重心がブレることなく引き上げられた左足。その足を真っ直ぐ踏み出すと、ロスなく身体を回転させながら振り下ろされた右腕。そこから放たれた白球に打者は触れることができず空振りに倒れる。

「ナイスボール!!」

あまりに理想的な投球に彼女の相方も返球の際に甲高い声をかける。打ち取られた打者はダッシュでベンチに戻ると、それに代わるようにニコニコ笑顔の少女が打席に入った。

「よろしくお願いします!!」
「はいはい」

左打席に入った水色の髪をした少女はヘルメットのつばに手を当てながら深々と挨拶すると、バットをしっかりと握りピッチャーへと相対する。

(なんでこいつ左なんだろうな)

初めて見た時からずっと疑問だったが、なぜ彼女は左打席に立つことに拘っているのか。野球を始めたばかりの右利きの選手は通常右打席に入る選手が多い。もちろん左打者に憧れて野球を始めればそうなるが……

(左打ちでキャッチャーか……)

頭の中に一人の少年の顔が脳裏を過る。

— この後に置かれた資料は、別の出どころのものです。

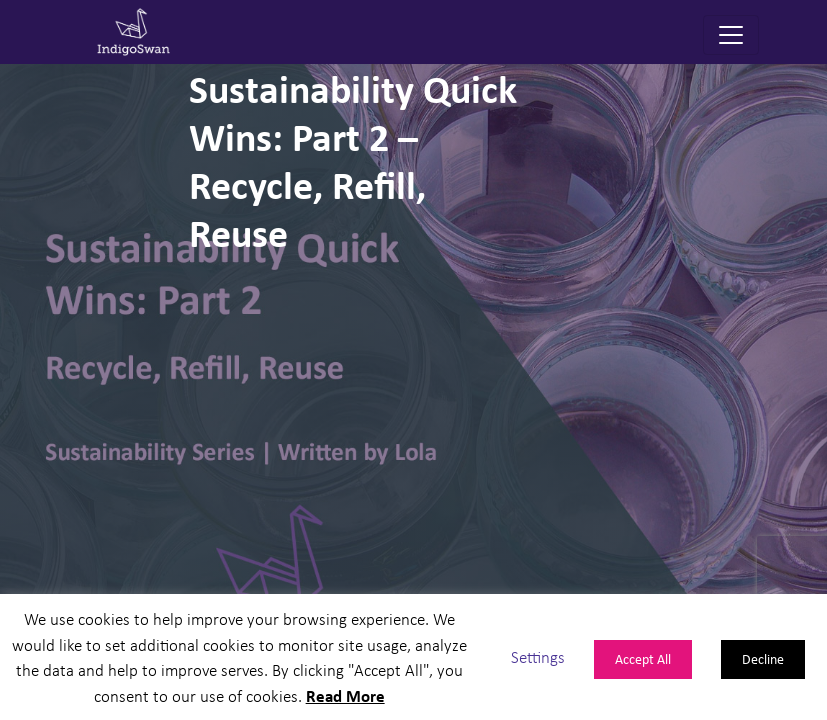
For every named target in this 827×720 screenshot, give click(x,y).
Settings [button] (538, 656)
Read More (345, 695)
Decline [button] (763, 658)
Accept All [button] (643, 658)
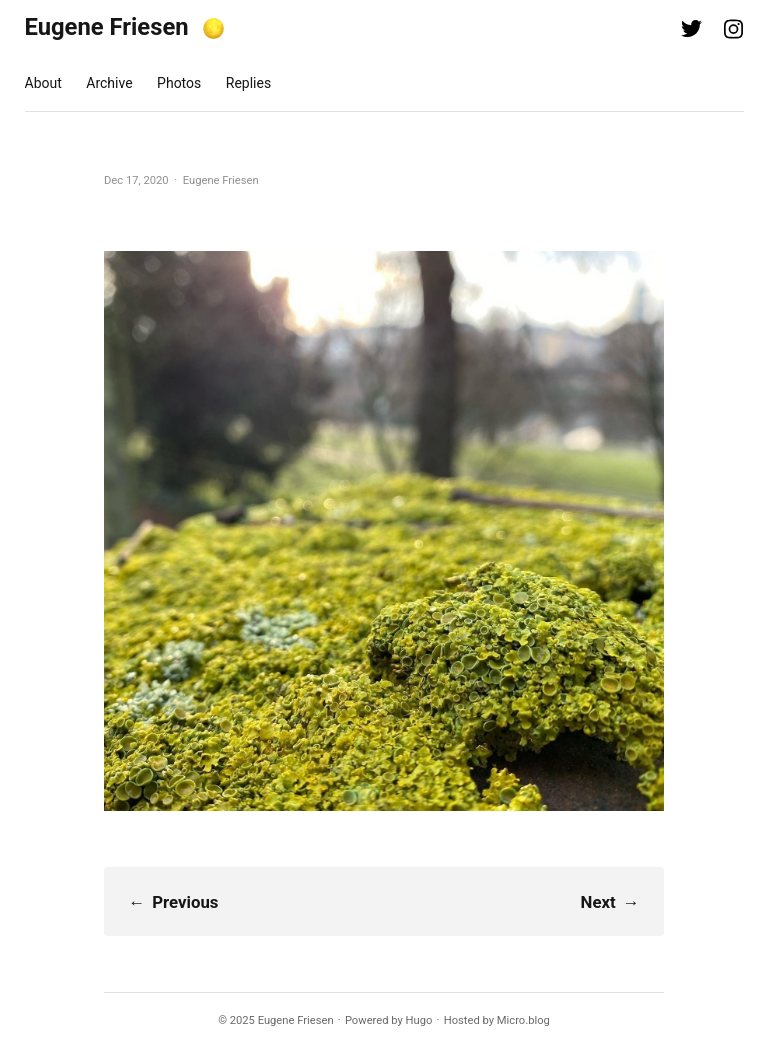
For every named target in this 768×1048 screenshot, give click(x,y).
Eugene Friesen (107, 27)
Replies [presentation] (248, 83)
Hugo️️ (419, 1020)
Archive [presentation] (109, 83)
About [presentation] (43, 83)
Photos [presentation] (179, 83)
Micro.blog (523, 1020)
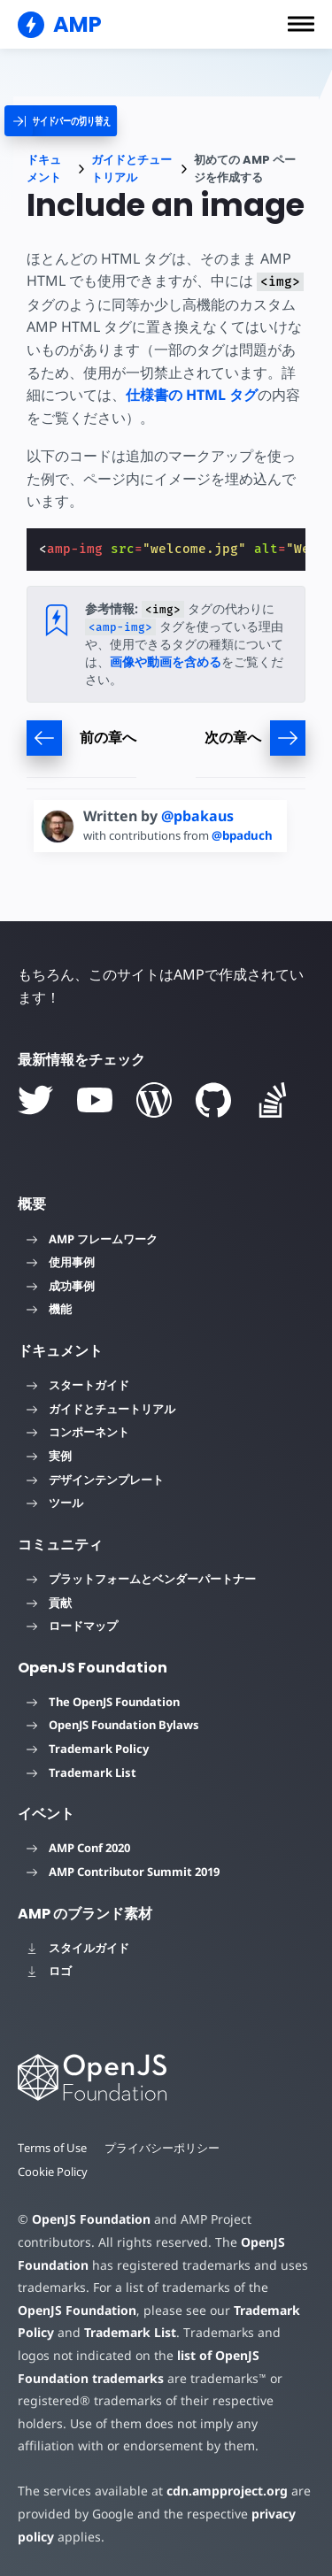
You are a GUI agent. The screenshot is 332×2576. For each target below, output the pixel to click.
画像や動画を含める (165, 661)
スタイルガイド (78, 1948)
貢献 (49, 1603)
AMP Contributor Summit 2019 (123, 1872)
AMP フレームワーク (92, 1239)
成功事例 (61, 1286)
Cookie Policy (53, 2172)
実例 (49, 1456)
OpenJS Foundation (90, 2219)
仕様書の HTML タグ (192, 394)
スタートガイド (78, 1385)
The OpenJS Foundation (103, 1702)
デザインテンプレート (95, 1480)
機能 (49, 1309)
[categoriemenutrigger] (76, 120)
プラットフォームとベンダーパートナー (141, 1579)
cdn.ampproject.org (221, 2490)
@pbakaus (197, 816)
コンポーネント (78, 1432)
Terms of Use (53, 2148)
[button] (301, 24)
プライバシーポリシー (163, 2148)
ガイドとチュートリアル (131, 168)
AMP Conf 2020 (78, 1848)
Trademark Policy (88, 1749)
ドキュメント (44, 168)
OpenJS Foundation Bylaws (113, 1725)
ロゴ (49, 1971)
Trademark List (81, 1772)
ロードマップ (72, 1626)
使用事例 (61, 1262)
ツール (55, 1503)
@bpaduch (248, 835)
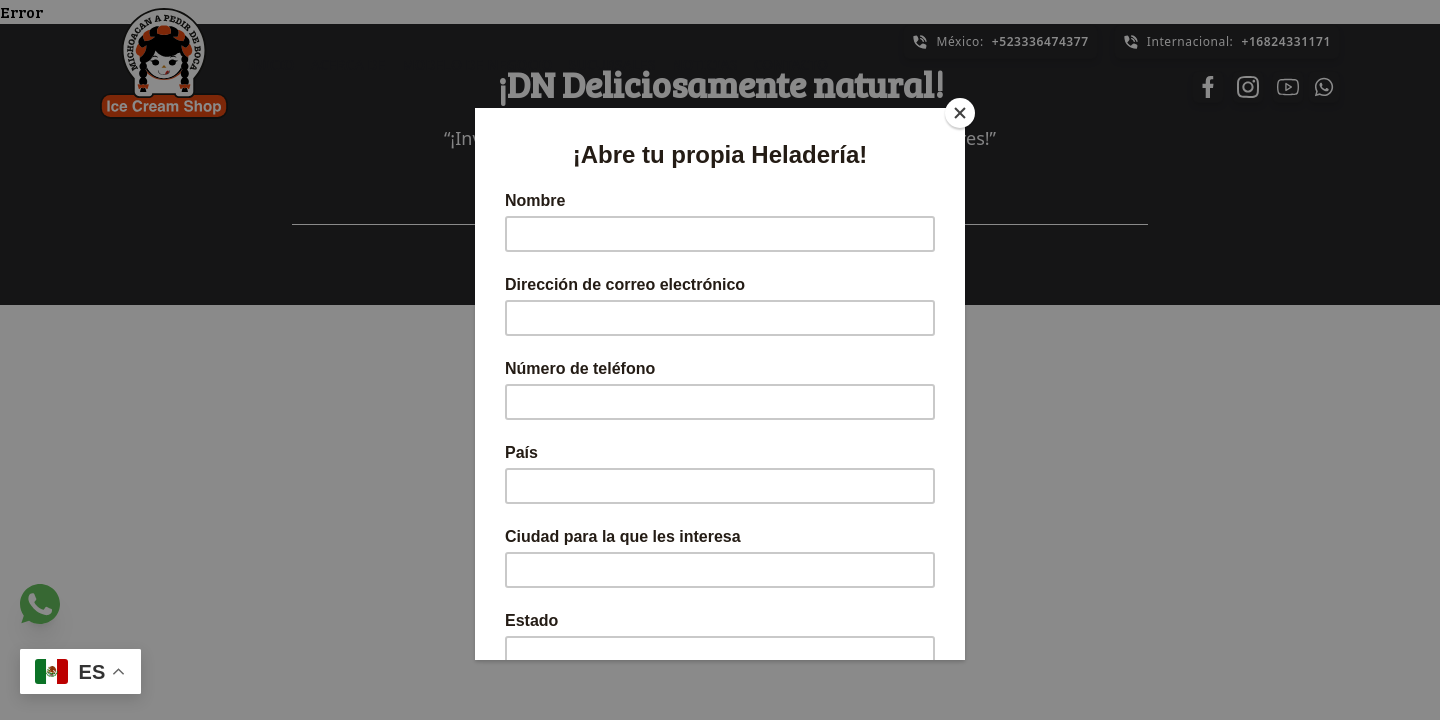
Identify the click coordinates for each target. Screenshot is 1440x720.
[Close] (960, 113)
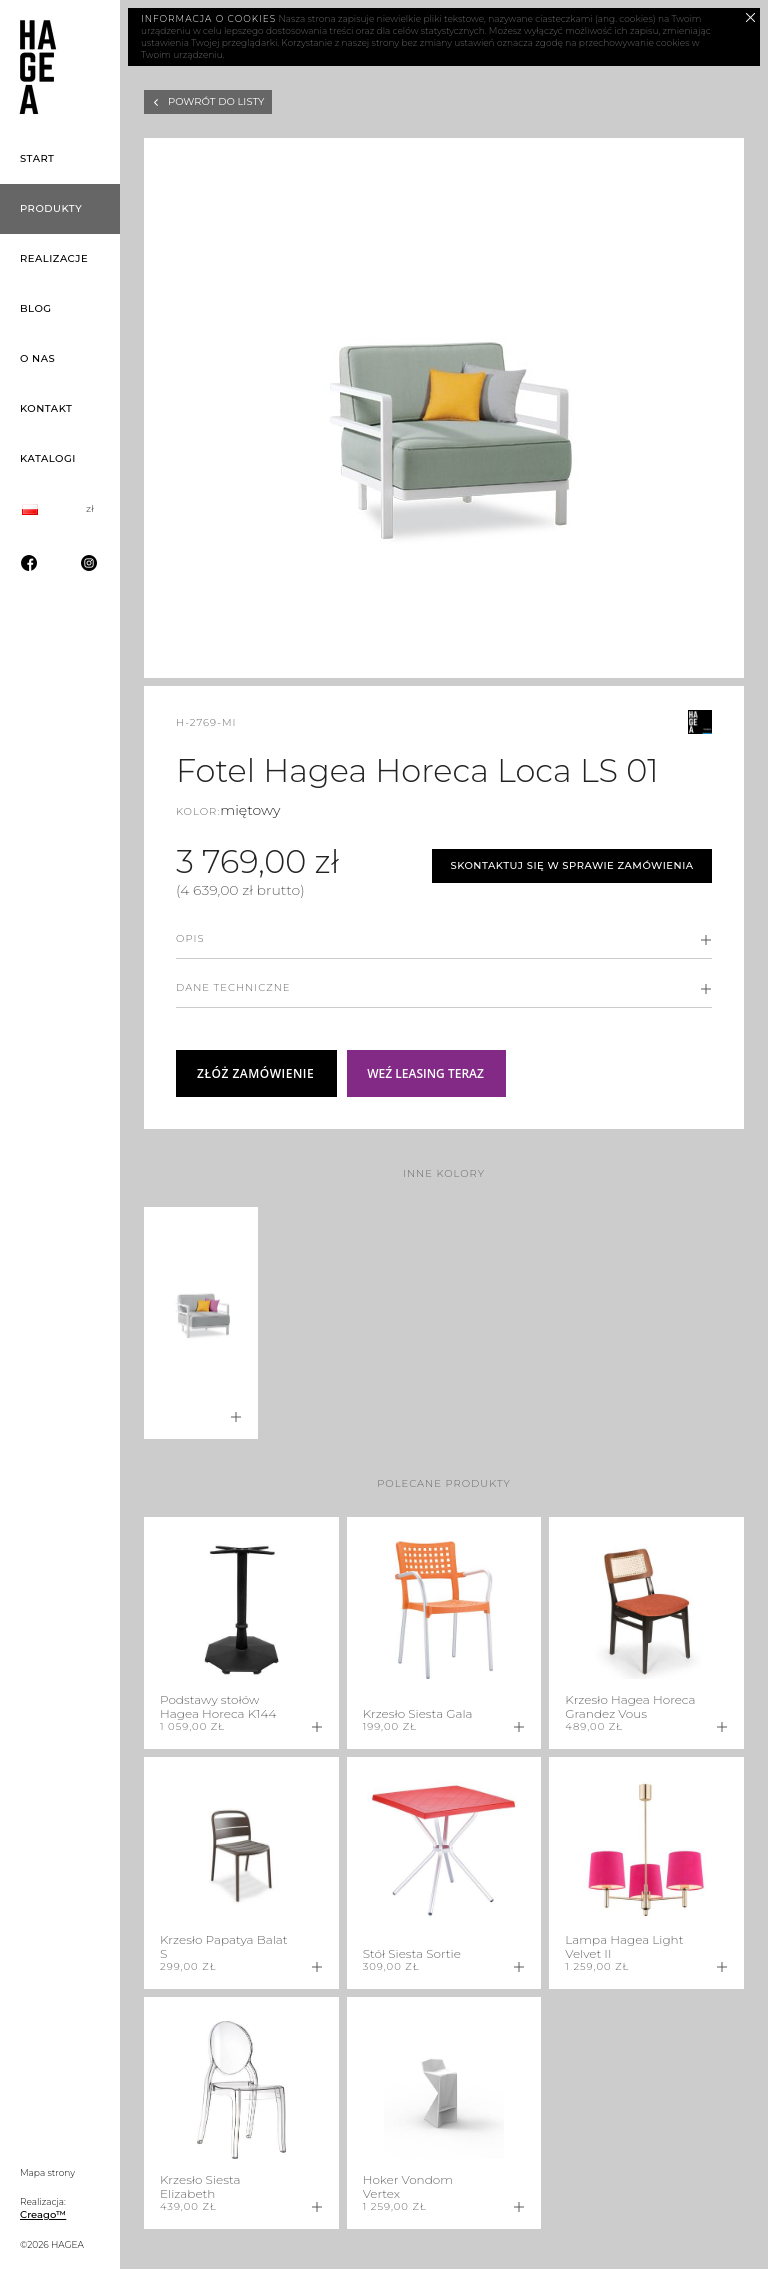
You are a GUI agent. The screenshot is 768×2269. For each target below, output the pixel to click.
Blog (36, 308)
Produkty (51, 208)
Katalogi (48, 458)
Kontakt (46, 408)
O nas (37, 358)
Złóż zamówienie (255, 1073)
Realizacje (54, 258)
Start (37, 158)
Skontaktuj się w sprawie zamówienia (571, 865)
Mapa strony (47, 2172)
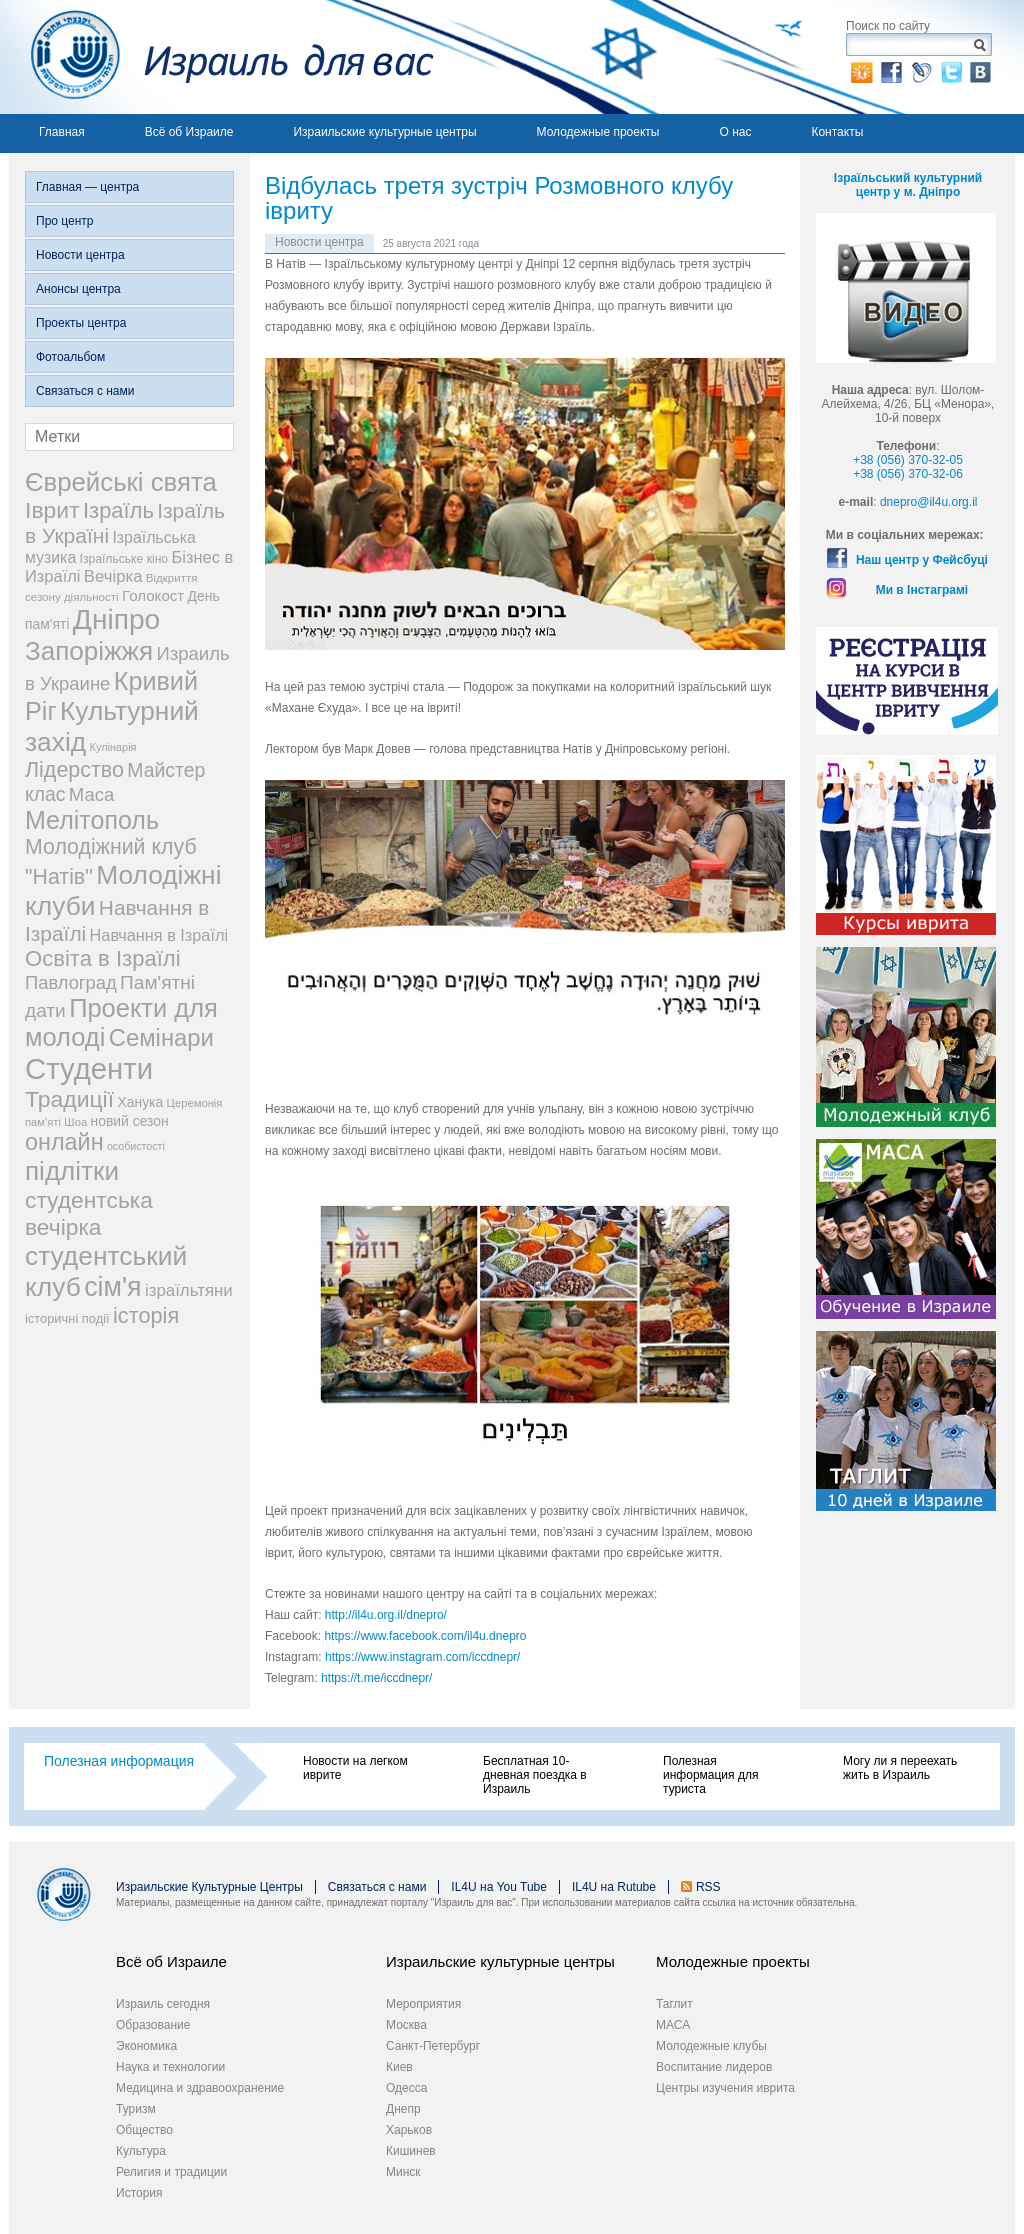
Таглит (674, 2004)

初めて会った時から才能が溢れていた彼をかつて指導したことがあったが、その期間はわずかなものだった。

(左打ちでキャッチャーだと比較的打てる奴の印象があるが……初打席だしな)

プロ野球では打てるキャッチャーが近年減ってきている。それはポジションによる負担が大きいこともあるが、打力があるとそれを生かして外野手に転向させられることが多いからだ。ただ、キャッチャーのままその打棒を遺憾なく発揮した選手もおり、その中にいる左打ちの選手は長打を放つホームランバッターの印象がある。

人生の初打席でどんなバッティングを見せるのかと期待しながら見てみるとその初球……

バシッ

投球は外角へのストレート。かなり厳しいボールだったが振っていきストライク。

(ブンブン丸かよ)

初球から振っていくのは悪いことじゃない。しかし、難しいボールに最初から手を出すのはよくない。自分から凡打を打ちにいっているのと同じだからだ。

莉子もそれを察したのか次のサインを出すと中腰になる。高めのボール球でフライを打たせる作戦だろう。

(空振りそうな気がするけどな)

高めは長打になる確率が高い。そのことがわかっているからか陽香はこの投球を力をいれて投じた。打者の目の高さに投じられたストレート。案の定莉愛はそれに手を出し……

キーンッ

バットからは快音が響いた。

「「え?」」

二球続けてボール球に手を出したにも関わらず打ち返されたボールはセカンドの頭を越えていく。打球に勢いがなかったため右中間を抜けることはなかったが、打者は一塁に残ることができた。